Unlike the serials, the Batman TV series focused more centrally on the comics’ defining villains, regularly incorporating The Joker (Cesar Romero), The Penguin (Burgess Meredith), The Riddler (Frank Gorshin/John Astin), Catwoman (Eartha Kitt), and other characters into individual episodes. The series may be responsible for cementing these Batman villains, who had virtually no prior presence in the moving image, into mass culture renown outside the comic books.

Besides a few off-the-cuff mentions by Bruce Wayne (Adam West) about the tragic death of his parents in the pilot episode, little is made of Batman’s tragic origins, which wouldn’t fit the show’s light action-comedy tone and total embrace of absurdism. As a result, the series’ episodes were structured primarily around Batman and Robin (Burt Ward) repeatedly chasing down recurring villains and nearly getting themselves killed in the process. Thus, the Batman television series as a whole, beneath its thick layer of camp, stands as an examination of the futility of the working life of a superhero: Batman and Robin continue to chase and temporarily vanquish the same villains who inevitably show up again to wreak more havoc, as if Batman were only able to find short-term solutions to Gotham’s crime problems without realizing any sort of long-term good.

Batman: The Animated Series (1992–95)

Bruce Timm and Eric Radomski’s animated series was initially created to tie in with the popularity of Tim Burton’s live-action films, complete with a Danny Elfman score. But what we got instead was something altogether different. Rather than Burton’s gothic vision of Gotham (especially in Batman Returns), Batman: The Animated Series envisions an art deco, noirish Gotham and depicts what was easily the darkest vision of Bruce Wayne – as a man haunted both by his tragic past and his compulsions to erase it in the present – to make its way to television screens.

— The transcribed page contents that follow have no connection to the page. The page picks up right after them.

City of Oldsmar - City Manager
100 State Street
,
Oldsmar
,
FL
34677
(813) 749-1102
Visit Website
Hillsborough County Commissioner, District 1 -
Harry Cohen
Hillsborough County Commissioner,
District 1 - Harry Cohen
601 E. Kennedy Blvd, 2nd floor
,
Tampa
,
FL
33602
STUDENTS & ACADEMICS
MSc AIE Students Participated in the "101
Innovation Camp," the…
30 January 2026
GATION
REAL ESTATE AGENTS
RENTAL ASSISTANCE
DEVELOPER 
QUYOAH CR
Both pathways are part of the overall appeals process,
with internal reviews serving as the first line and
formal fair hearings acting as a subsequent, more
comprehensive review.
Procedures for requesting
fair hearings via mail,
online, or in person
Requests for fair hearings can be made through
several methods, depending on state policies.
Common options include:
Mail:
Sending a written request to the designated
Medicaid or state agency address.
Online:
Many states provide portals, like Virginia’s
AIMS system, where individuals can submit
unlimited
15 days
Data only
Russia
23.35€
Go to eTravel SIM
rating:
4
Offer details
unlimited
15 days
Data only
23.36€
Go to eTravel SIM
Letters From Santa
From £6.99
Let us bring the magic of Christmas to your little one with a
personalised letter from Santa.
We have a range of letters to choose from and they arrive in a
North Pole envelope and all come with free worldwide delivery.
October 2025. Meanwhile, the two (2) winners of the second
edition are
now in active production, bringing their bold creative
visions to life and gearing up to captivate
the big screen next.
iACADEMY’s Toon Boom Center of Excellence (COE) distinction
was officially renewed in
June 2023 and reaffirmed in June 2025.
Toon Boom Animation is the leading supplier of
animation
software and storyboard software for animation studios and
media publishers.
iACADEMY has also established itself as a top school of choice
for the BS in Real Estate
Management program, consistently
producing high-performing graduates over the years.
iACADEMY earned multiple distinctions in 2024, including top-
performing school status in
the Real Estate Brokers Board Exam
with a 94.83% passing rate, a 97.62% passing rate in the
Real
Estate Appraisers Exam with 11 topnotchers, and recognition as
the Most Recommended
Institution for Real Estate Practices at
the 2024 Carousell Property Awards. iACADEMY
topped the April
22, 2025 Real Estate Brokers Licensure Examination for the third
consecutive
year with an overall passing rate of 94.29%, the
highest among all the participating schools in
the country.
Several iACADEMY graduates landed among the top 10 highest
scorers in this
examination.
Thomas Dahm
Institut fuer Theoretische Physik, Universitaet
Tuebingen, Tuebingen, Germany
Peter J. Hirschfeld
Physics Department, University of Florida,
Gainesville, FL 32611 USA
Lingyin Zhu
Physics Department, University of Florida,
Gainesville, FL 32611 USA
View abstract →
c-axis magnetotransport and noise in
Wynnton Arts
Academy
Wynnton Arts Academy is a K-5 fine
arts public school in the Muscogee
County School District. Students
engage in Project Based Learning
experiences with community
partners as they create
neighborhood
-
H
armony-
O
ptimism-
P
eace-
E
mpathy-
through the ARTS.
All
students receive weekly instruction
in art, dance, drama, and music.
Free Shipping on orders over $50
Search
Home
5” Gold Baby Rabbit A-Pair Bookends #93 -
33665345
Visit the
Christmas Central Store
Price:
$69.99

With a few exceptions, nearly each half-hour episode of the series contains an autonomous conflict solved by the episode’s end (which stands in stark contrast to the serials and the serial format adapted by the ’60s TV series), but the dark psychology of Wayne/Batman is explored with unprecedented depth because the animated series posed the possibility that a character as eccentric as Wayne would have an interesting psychology worthy of investigation.

Ironically, it was the animated series, not the previous live-action iterations, that embraced the realist potential of a superhero operating without superpowers. And, like Burton’s films but unlike the previous series and serials, Batman: The Animated Series was the first (for its first season, at least) to initially go to air without Robin, whose presence elsewhere seems to automatically render the series more campy.

Batman: The Animated Series (which inspired one great feature film, Batman: Mask of the Phantasm, and two subsequent animated series) was perhaps the defining interpretation of Batman for many of us who came of age in the ’80s and ’90s. As the comics had during the decade prior, Batman: The Animated Series treated the character and his conflicts (internal and external) with notable seriousness.

While Nolan’s vision of Gotham may have been more directly influenced by select stories from the comics than any previous moving image adaptations, for many fans of Nolan’s vision, Batman: The Animated Series cemented the notion that a psychologically broken man who dresses like a bat and fights comparably extravagant criminals was not only plausible, but resonant.

Final Thoughts

While the Batman films are often required to raise the stakes, finding the hero combating especially consequential villains in order to warrant cinematic attention given to this particular chapter in the Caped Crusader’s career, the Batman TV series and film serials paint a very different picture of the character, situating his conflicts as routine and positing an impression of the cyclical day-to-dayness of anonymous crime-fighting.

The series and serials, in short, have not only rendered Batman with his associated mythology and varying tone culturally ubiquitous, but have constructed a distinct impression of what we might imagine an active Batman to be doing between the major conflicts that make up his feature films.